Virology Department, INSERM U941-Paris 7 Diderot University, Saint-Louis Hospital-APHP, Paris, France.
Intervirology. 2012;55(4):287-95. doi: 10.1159/000336658. Epub 2012 Mar 23.
The genetic barrier for the evolution of integrase inhibitors (INIs) including raltegravir (RAL), elvitegravir (EVG), and dolutegravir (DTG) resistance was compared between HIV-1 subtypes CRF01_AE and B.
Analysis of 66 substitutions associated with INI resistance at 41 amino acid positions in 144 nucleotide sequences (109 HIV-1 subtype CRF01_AE and 35 HIV-1 subtype B) of integrase-coding region of polymerase gene derived from INI-naive patients.
28/41 studied amino acid positions were conserved, leading to a similar genetic barrier between the two subtypes. At six codon positions with different genetic barriers, six mutations (V72I, L101I, A124T, T125K, and G140C/S) displayed a higher genetic barrier and one mutation (V201I) showed a lower genetic barrier in subtype CRF01_AE than subtype B.

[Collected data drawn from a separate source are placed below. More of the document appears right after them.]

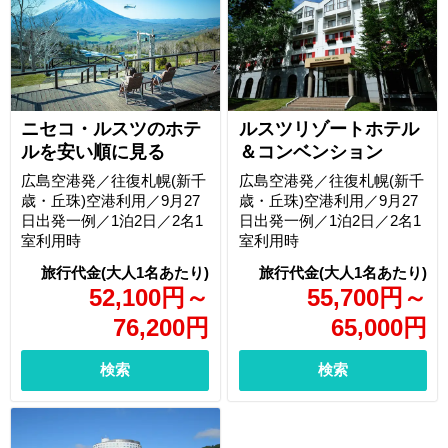
ニセコ・ルスツのホテ
ルスツリゾートホテル
ルを安い順に見る
＆コンベンション
広島空港発／往復札幌(新千
広島空港発／往復札幌(新千
歳・丘珠)空港利用／9月27
歳・丘珠)空港利用／9月27
日出発一例／1泊2日／2名1
日出発一例／1泊2日／2名1
室利用時
室利用時
52,100
円
～
55,700
円
～
76,200
円
65,000
円
検索
検索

Most studied amino acid positions including all corresponding to RAL and EVG primary mutations show a high level of conservation, indicating the same genetic barrier between subtypes CRF01_AE and B. Nevertheless, different genetic barriers were observed in two mutations described to be associated with DTG resistance (L101I, A124T) and other five RAL and EVG secondary mutations (V72I, T125K, G140C/S, V201I), which could have an impact on the development of resistance to RAL, EVG, and DTG.
比较 HIV-1 型 CRF01_AE 和 B 亚型中整合酶抑制剂(INIs)包括拉替拉韦(RAL)、艾维雷格(EVG)和多替拉韦(DTG)耐药相关的遗传屏障。
分析了来自未接受 INI 治疗的患者的聚合酶基因整合酶编码区的 144 个核苷酸序列(109 个 HIV-1 型 CRF01_AE 和 35 个 HIV-1 型 B)中与 INI 耐药相关的 66 个取代的 41 个氨基酸位置。
在 41 个研究的氨基酸位置中,有 28 个位置是保守的,这导致了这两种亚型之间存在相似的遗传屏障。在六个遗传屏障不同的密码子位置,六种突变(V72I、L101I、A124T、T125K 和 G140C/S)在 CRF01_AE 亚型中的遗传屏障比 B 亚型高,而一种突变(V201I)则较低。
包括所有对应于 RAL 和 EVG 主要突变的大多数研究氨基酸位置均显示出高度的保守性,表明 CRF01_AE 和 B 亚型之间存在相同的遗传屏障。然而,在与 DTG 耐药相关的两种突变(L101I、A124T)和其他五种 RAL 和 EVG 次要突变(V72I、T125K、G140C/S、V201I)中观察到不同的遗传屏障,这可能会对 RAL、EVG 和 DTG 的耐药性产生影响。